[Info-vax] The dangers of extended uptime. Was: Re: swap and page files
Stephen Hoffman
seaohveh at hoffmanlabs.invalid
Thu Jan 3 15:05:03 EST 2013
On 2013-01-03 19:41:39 +0000, Phillip Helbig---undress to reply said:
> In article <kc4l71$gai$1 at dont-email.me>, Stephen Hoffman
> <seaohveh at hoffmanlabs.invalid> writes:
>
>> Alpha loads AlphaBIOS, which gets you nowhere with booting VMS.
>
> That is the case on the PWS. Didn't older ALPHAs always boot properly,
> even without a battery?
AFAIK, no. When the NVRAM loses its brains, it loses the console type
setting, and when it loses the console setting, the console program
finds a zero, and when you find a zero in the console type setting, you
get AlphaBIOS and when you get AlphaBIOS you get no OpenVMS bootstrap.
Which is not one of the better designs, IMO. It'd have been better to
have failed into a "help me" mode, and not into a a mode that's
indistingushable from a valid console set-up.
>> VAX prompts for the time. Or boots with a wacky time on older versions, IIRC.
>> Haven't encountered a dead battery in an Itanium. Yet.
>
> Isn't there a timeout after which it stops asking for the time?
If there's a bogus time or other related bogus setting, I'd hope the
console would stay stuck, and AFAIK it does.
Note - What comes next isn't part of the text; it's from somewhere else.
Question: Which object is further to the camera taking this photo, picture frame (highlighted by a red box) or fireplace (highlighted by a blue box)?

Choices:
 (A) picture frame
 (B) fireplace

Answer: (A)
There are settings to suppress the time prompts, but I've not seen
those applied here, nor would I suggest trying that, given getting
weird dates associated with stuff can cause — for instance — CMS to
lock out library access.
My general philosophical preference for unrecognized or weird errors is
to generate diagnostics where possible and exit quickly when something
goes wrong or goes weird, and let the human sort things out.
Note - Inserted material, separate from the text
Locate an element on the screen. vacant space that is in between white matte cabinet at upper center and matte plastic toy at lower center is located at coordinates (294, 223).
Recovery from weird or unknown errors is perilous at best. There are
more general cases — not involving the BB_WATCH or the TOY used for the
system time — where generating diagnostics is difficult or infeasible,
such as low-level and out-of-quota failures in the image activator.
But I digress.
With VAX, I don't know all of what would happen — those old VAX
consoles varied a whole lot more than did the Alpha and EFI consoles —
beyond the boostrap time prompting that would usually ensue when a
weird time was encountered. (VAX didn't store a useful time value in
the TOY clock, so it depended on the TOY value and a value retrieved
from the system image to generate the actual system time, which led to
decades of weirdness.)
If you have an old box around, pull the battery and try it.